Pour une médecine plus verte
"Une mauvaise herbe n'est jamais qu'une plante mal-aimée", a écrit Ella W. Wilcox il y a plus d'un siècle. Ce constat s'applique aussi à la médecine des plantes. Incongrue pour une bonne partie du corps médical, qui au mieux la cantonne aux soins de confort quand il ne la dénigre pas, mal connue du grand public, qui la confond avec l'herboristerie, la phytothérapie médicale est-elle un oxymore ? Pour l'avoir pratiquée assidûment durant toute ma carrière, je peux témoigner de la parfaite compatibilité des extraits végétaux standardisés et titrés avec les exigences thérapeutiques de la médecine moderne. Pour autant, il a fallu se battre (et cela n'est pas fini !) pour terrasser ignorance et idées reçues, préjugés et jugements à l'emporte-pièce. Scientifique, cette discipline thérapeutique l'est assurément : des milliers de publications validées en attestent.
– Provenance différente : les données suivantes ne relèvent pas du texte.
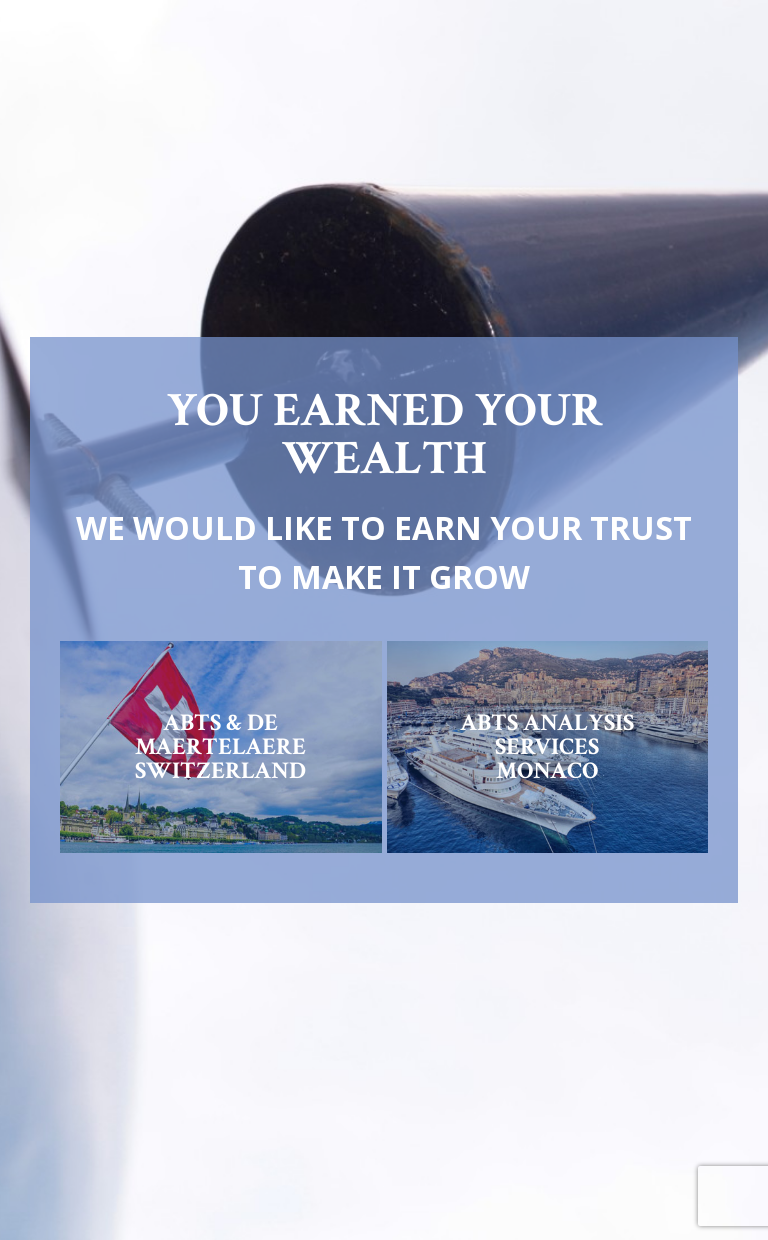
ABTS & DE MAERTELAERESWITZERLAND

Adaptée au traitement de nombreux troubles fonctionnels et à un grand nombre de maladies courantes ? Certainement ! Enseignée en faculté, pratiquée par des professionnels de la santé diplômés d'État, elle s'intègre dans une démarche clinique qui prend en compte le terrain autant que le symptôme. Faisant davantage appel à l'intelligence humaine qu'à des algorithmes de décision trop souvent dignes de ceux des machines à café, l'utilisation des plantes médicalisées donne accès à une thérapeutique alternative ou complémentaire efficace. La richesse moléculaire extraite des végétaux est parfaite pour embrasser la complexité de l'être humain dans son fonctionnement normal ou pathologique, ainsi que dans ses interactions avec son environnement.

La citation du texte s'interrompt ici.